Zur Planung, Vorbereitung und für unterwegs empfehle ich, wie immer, die Outdoor-Karten von Calazo. In diesem Falle sind es die Blätter C25 (Västra Blekinge) und C26 (Östra Blekinge). Die Karten gibt es in Deutschland z.B. in der Geobuchhandlung Kiel und in Schweden beim Outdoor-Ausstatter Naturkompaniet. Eine gute digitale Ergänzung für Tourvorschläge, Übernachtungsmöglichkeiten und outdoorrelevante Infrastruktur ist Naturkartan (auch als App verfügbar).
Anreise und Übernachtungsalternative:
Järnaviks Skärgård ist einfach zu erreichen: Er liegt nur eine vierstelstündige Autofahrt von der Abfahrt 54 (Åryd) oder 55 (Bräkne-Hoby) der Autobahn E22 entfernt. Und schon diese Viertelstunde ist Urlaub: Die Strecke durch sanfte Hügellandschaft mit vereinzelten Häusern und Felsblöcken mittendrin lässt einen mehrfach am liebsten direkt anhalten und losgehen. Von Malmö aus fährt man etwa zwei Stunden bis Svalemåla.

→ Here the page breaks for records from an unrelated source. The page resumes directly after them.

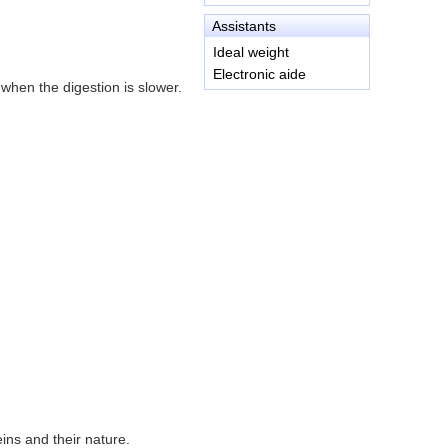
Assistants
Ideal weight
Electronic aide
 when the digestion is slower.
ins and their nature.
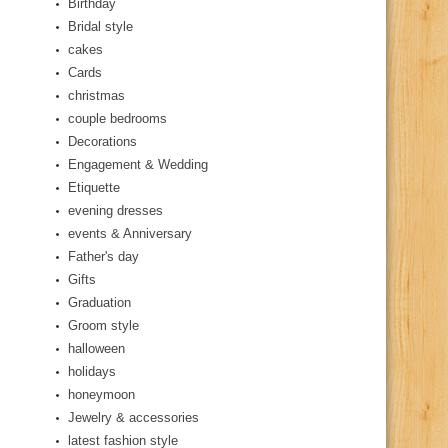
Birthday
Bridal style
cakes
Cards
christmas
couple bedrooms
Decorations
Engagement & Wedding
Etiquette
evening dresses
events & Anniversary
Father's day
Gifts
Graduation
Groom style
halloween
holidays
honeymoon
Jewelry & accessories
latest fashion style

Eine paddlerfreundliche Übernachtungsalternative in direkter Nachbarschaft zu Svalemåle Stugby ist Järnaviks Camping. Hier kann man ebenfalls zelten oder in kleinen Holzhäusern wohnen. Es gibt einen Selbstbedienungs-Kajakverleih und eine perfekte Einsetzstelle am Rande des Badestrands.
Landgang:
Die kleine gut sechs Kilometer lange Wanderung auf dem Svalemåla Leden ist eine schöne Ergänzung zu Touren auf dem Wasser. Gut markiert führt sie über das Gelände von Svalemåla Stugby, durch Wälder, Wiesen und Felslandschaft hindurch. Den Eis-Stopp am Campingplatz Järnavik empfehle ich Dir unbedingt. Und nimm Dir Zeit für die Ausblicke und #kopffrei-Momente auf von der Sonne erwärmten Felsen!